Certa noite, depois que chegou da Faculdade, Débora viu a prima e olhou séria para ela, pegou um lenço que pusera sobre o rádio ABC, e saiu sem dizer palavra.
Esta cena mostrou a Roniberto certa dificuldade das duas moças; mas ele confiava nelas, não porque se reconhecesse capaz de grandes energias, mas por espécie de esperança no relacionamento das primas.
- É difícil entender a juventude de hoje, disse ele, mas sabe-se.
Contudo as desilusões com a filha Letícia iam-se sucedendo, e o pai, se a não alentasse a idéia do convívio com a prima, teria abatido as armas.
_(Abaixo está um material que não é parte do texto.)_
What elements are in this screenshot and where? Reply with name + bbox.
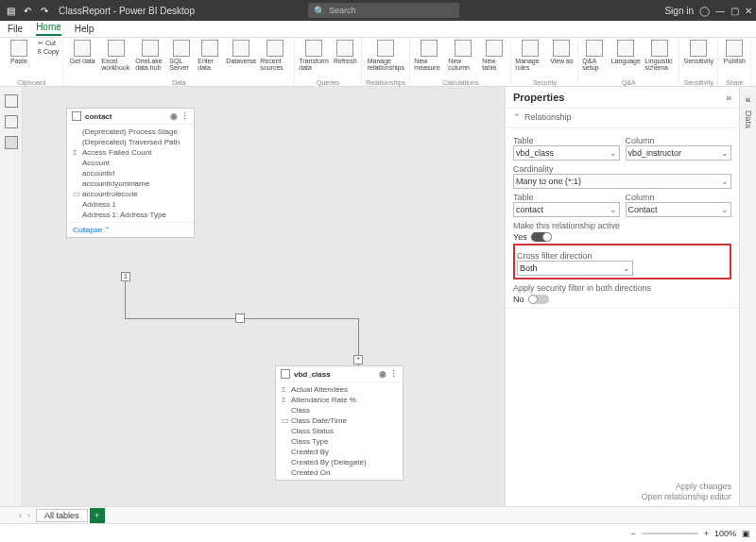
publish-button[interactable]: Publish — [722, 40, 747, 64]
cardinality-one: 1 — [121, 272, 130, 281]
properties-pane: Properties» ⌃Relationship Tablevbd_class… — [505, 87, 739, 506]
field[interactable]: (Deprecated) Traversed Path — [67, 137, 194, 147]
refresh-button[interactable]: Refresh — [333, 40, 357, 64]
data-pane-label[interactable]: Data — [744, 110, 753, 128]
maximize-button[interactable]: ▢ — [730, 6, 739, 16]
zoom-in[interactable]: + — [704, 529, 709, 538]
undo-icon[interactable]: ↶ — [21, 6, 34, 16]
schema-button[interactable]: Linguistic schema — [644, 40, 675, 71]
field[interactable]: Class Status — [276, 426, 403, 436]
excel-button[interactable]: Excel workbook — [101, 40, 131, 71]
redo-icon[interactable]: ↷ — [38, 6, 51, 16]
crossfilter-select[interactable]: Both — [517, 261, 633, 276]
language-button[interactable]: Language — [610, 40, 641, 64]
table-icon — [72, 111, 81, 121]
highlighted-region: Cross filter direction Both — [513, 244, 731, 279]
field[interactable]: Created By — [276, 447, 403, 457]
field[interactable]: (Deprecated) Process Stage — [67, 127, 194, 137]
section-header[interactable]: ⌃Relationship — [513, 112, 731, 122]
menu-bar: File Home Help — [0, 21, 756, 38]
tab-bar: ‹ › All tables + — [0, 506, 756, 523]
open-editor-link[interactable]: Open relationship editor — [513, 492, 731, 501]
apply-changes-link[interactable]: Apply changes — [513, 482, 731, 491]
new-table-button[interactable]: New table — [482, 40, 507, 71]
field[interactable]: accountidyominame — [67, 178, 194, 189]
collapse-link[interactable]: Collapse ⌃ — [67, 222, 194, 237]
right-rail: « Data — [739, 87, 756, 506]
new-column-button[interactable]: New column — [448, 40, 478, 71]
field[interactable]: Access Failed Count — [67, 147, 194, 158]
visibility-icon[interactable]: ◉ ⋮ — [379, 369, 398, 379]
column1-select[interactable]: vbd_instructor — [626, 145, 732, 161]
menu-help[interactable]: Help — [75, 24, 94, 34]
field[interactable]: Class Date/Time — [276, 415, 403, 426]
add-tab-button[interactable]: + — [90, 508, 105, 523]
report-view-icon[interactable] — [5, 94, 18, 108]
relationship-line[interactable] — [125, 276, 126, 318]
transform-button[interactable]: Transform data — [299, 40, 329, 71]
search-placeholder: Search — [329, 6, 356, 15]
model-canvas[interactable]: contact◉ ⋮ (Deprecated) Process Stage (D… — [23, 87, 505, 506]
cut-button[interactable]: ✂ Cut — [38, 40, 59, 47]
title-bar: ▤ ↶ ↷ ClassReport - Power BI Desktop 🔍 S… — [0, 0, 756, 21]
manage-roles-button[interactable]: Manage roles — [515, 40, 545, 71]
column2-select[interactable]: Contact — [626, 202, 732, 217]
qa-setup-button[interactable]: Q&A setup — [582, 40, 607, 71]
menu-home[interactable]: Home — [36, 22, 61, 36]
enter-data-button[interactable]: Enter data — [198, 40, 222, 71]
zoom-out[interactable]: − — [630, 529, 635, 538]
active-toggle[interactable]: Yes — [513, 232, 731, 242]
collapse-icon[interactable]: » — [726, 92, 731, 103]
table-card-contact[interactable]: contact◉ ⋮ (Deprecated) Process Stage (D… — [66, 108, 195, 238]
security-toggle[interactable]: No — [513, 295, 731, 304]
search-box[interactable]: 🔍 Search — [308, 3, 459, 18]
field[interactable]: Actual Attendees — [276, 384, 403, 395]
recent-sources-button[interactable]: Recent sources — [260, 40, 290, 71]
field[interactable]: accountrolecode — [67, 189, 194, 199]
status-bar: − + 100% ▣ — [0, 523, 756, 542]
menu-file[interactable]: File — [8, 24, 23, 34]
tab-all-tables[interactable]: All tables — [36, 509, 88, 522]
paste-button[interactable]: Paste — [4, 40, 34, 64]
cardinality-many: * — [353, 355, 363, 364]
field[interactable]: Attendance Rate % — [276, 395, 403, 405]
view-rail — [0, 87, 23, 506]
zoom-value: 100% — [714, 529, 736, 538]
data-view-icon[interactable] — [5, 115, 18, 128]
minimize-button[interactable]: — — [715, 6, 725, 16]
filter-direction-icon — [235, 313, 245, 323]
field[interactable]: Class Type — [276, 436, 403, 447]
table-card-vbdclass[interactable]: vbd_class◉ ⋮ Actual Attendees Attendance… — [275, 365, 404, 481]
sql-button[interactable]: SQL Server — [169, 40, 194, 71]
save-icon[interactable]: ▤ — [4, 6, 17, 16]
get-data-button[interactable]: Get data — [67, 40, 97, 64]
expand-icon[interactable]: « — [746, 94, 751, 105]
manage-rel-button[interactable]: Manage relationships — [370, 40, 401, 71]
view-as-button[interactable]: View as — [549, 40, 574, 64]
sensitivity-button[interactable]: Sensitivity — [683, 40, 713, 64]
zoom-slider[interactable] — [642, 533, 698, 534]
visibility-icon[interactable]: ◉ ⋮ — [170, 111, 189, 121]
field[interactable]: accountid — [67, 168, 194, 178]
field[interactable]: Address 1: Address Type — [67, 210, 194, 220]
table1-select[interactable]: vbd_class — [513, 145, 620, 161]
new-measure-button[interactable]: New measure — [414, 40, 444, 71]
field[interactable]: Created By (Delegate) — [276, 457, 403, 467]
user-icon[interactable]: ◯ — [699, 6, 710, 16]
model-view-icon[interactable] — [5, 136, 18, 149]
close-button[interactable]: ✕ — [745, 6, 752, 16]
sign-in[interactable]: Sign in — [664, 6, 694, 16]
field[interactable]: Created On — [276, 467, 403, 478]
fit-icon[interactable]: ▣ — [742, 529, 750, 538]
field[interactable]: Account — [67, 158, 194, 168]
copy-button[interactable]: ⎘ Copy — [38, 48, 59, 55]
scroll-right-icon[interactable]: › — [27, 511, 30, 520]
field[interactable]: Class — [276, 405, 403, 415]
dataverse-button[interactable]: Dataverse — [226, 40, 256, 64]
table2-select[interactable]: contact — [513, 202, 620, 217]
sys-icons: ▤ ↶ ↷ — [4, 6, 51, 16]
scroll-left-icon[interactable]: ‹ — [19, 511, 22, 520]
field[interactable]: Address 1 — [67, 199, 194, 210]
onelake-button[interactable]: OneLake data hub — [135, 40, 165, 71]
cardinality-select[interactable]: Many to one (*:1) — [513, 174, 731, 189]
Um dia lembrou-se de escrever-lhe uma carta para o irmão Regiberto em Barras. Lembrou-se de que era difícil expor-lhe de viva voz tudo quanto sentia; mas que uma carta, por muita notícia que ele lhe tivesse, sempre seria lida.
Lourdes expôs francamente o procedimento de Roniberto desde que ali entrara na casa. O homem ouviu atentamente a mulher, procurou desculpar a filha, mas no fundo ele acreditava que Letícia tinha um mau-caráter herdado pelo lado da esposa.